Discursive Diversity

High-Level Intuition

This feature measures how semantically divergent the speakers are in a conversation.

Citation

Lix, Katharina, et. al (2022)

Implementation Basics

Speaker-Level Vectors. This feature relies on representing speakers as high dimensional vectors. These vectors are designed to capture the semantic content of each speaker’s contribution in a conversation.

Every utterance in a given conversation corresponds to some high dimensional vector, which is computed by default using sBERT, a transformer-based model that generates sentence embeddings. Each speaker’s utterances are then represented as a collection of vectors in this high-dimensional space. To map each speaker to a single high dimensional vector, we average the vectors of all their utterances (i.e. compute the centroid).

Discursive Diversity: Average Pairwise Cosine Distance Between Speakers. After computing each speaker’s corresponding vector, we compute the pairwise cosine distance between each pair of speakers. The cosine distance is a measure of difference or similarity between two vectors, defined as 1 - cosine similarity.

Thus for each pair of speakers in a conversation, we obtain a measure ranging from 0 to 2. A value of 0 indicates that the vectors are identical (suggesting that these two speakers contributed the same content); 1 that the vectors are orthogonal; and 2 that the vectors are maximally different (pointing in opposite directions; this suggests that the two speakers contributed semantically opposing meanings). This set of pairwise cosine distances is then averaged to produce a single discursive diversity score for the conversation.

Note: In practice, with sBERT, it is very rare to encounter negative cosine similarity scores, even though they are possible in theory; thus, this would constrain the boundaries of the discursive diversity metric to [0, 1].

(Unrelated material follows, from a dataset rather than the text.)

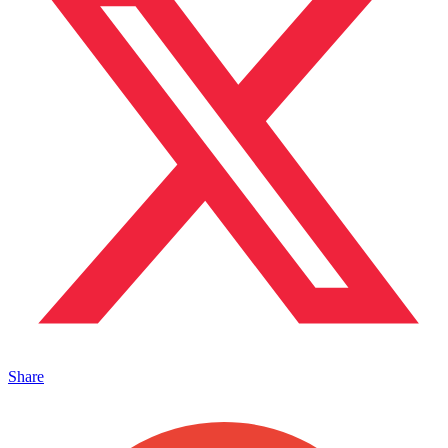
Share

In addition to Discursive Diversity, the feature also generates three related features: Variance in Discursive Diversity, Incongruent Modulation, and Within-Person Discursive Range, which help convey the extent to which individuals change their semantic meaning over time. To capture change over time, all three of these features rely on chunking a conversation into three equal ‘periods’ — capturing the “beginning,” “middle,” and “end” of a conversation. Currently, we rely on a naive metric that divides the total number of utterances evenly.

Variance in Discursive Diversity. This measures the extent to which Discursive Diversity varies arcross the course of a conversation. Here, we separately compute Discursive Diversity for the “beginning,” “middle,” and “end” of the conversation, then compute the variance in Discursive Diversity across the three chunks.

Incongruent Modulation. This measures the “group-level variance in members’ within-person semantic shifts” (see Lix et al., 2022) across the three time periods. Put another way, this attribute measures the extent to which different members of the team are making shifts in meaning across time. Do only some team members make changes in their meaning (incongruent modulation), or do all members make semantic changes equally (congruent modulation)>? The higher the value, the higher the group-level variance in within-person semantic shifts, and the more “incongruent” the modulation.

For each speaker, we compute a centroid in each of the three time periods. We then compute the cosine distance between a given speaker’s centroids from (Period 1, Period 2) and (Period 2, Period 3), and compute the variance in these two values. Finally we sum the total variance across all speakers.

Within-Person Discursive Range. This measures the total “semantic distance between an individual’s language use across the three milestone stages” (see Lix et al., 2022). The higher the value, the more individuals tend to vary their semantic meanings over time.

For each speaker, we again compute a centroid in each of the three time periods. We then compute the cosine distance between a given speaker’s centroids from (Period 1, Period 2) and (Period 2, Period 3). We then take the average between these two values (distance betwen Periods 1-2, distance between Periods 2-3), and sum the averages across all speakers.

Implementation Notes/Caveats

In the event that a particular speaker or time period has no utterances, we use a default null vector (a vector representation of NaN) to represent that speaker/time period.

Interpreting the Feature

The vector embeddings, or centroids, that correspond to each speaker capture the average semantic meaning (sourced from sBERT embeddings) of their contributions to a conversation. The discursive diversity scores indicates how far or near these vector embeddings, or speakers, are from each other.

The discursive diversity metric ranges from 0 to 2 (in practice, we typically see values between 0 and 1; see note above). A score of 0 indicates that the speakers are semantically similar, while a score of 2 indicates that the speakers are semantically different.

In this example, the first conversation displays a much higher discursive diversity score than the second conversation. This suggests that the speakers in the first conversation contributed more semantically divergent utterances than the speakers in the second conversation.

Input File

conversation

message

speaker

Conversation 1

What’s the plan looking like today?

Speaker A

Conversation 1

I want to go study at the library.

Speaker B

Conversation 1

Can we go eat at the new restaurant?

Speaker A

Conversation 1

I’d rather go to the gym.

Speaker C

conversation

message

speaker

Conversation 2

What’s the plan looking like today?

Speaker A

Conversation 2

I want to go study at the library.

Speaker B

Conversation 2

What homework do we have?

Speaker A

Conversation 2

We have English and math homework due on Friday.

Speaker C

Ouput File

conversation

discursive diversity

Conversation 1

0.85

Conversation 2

0.32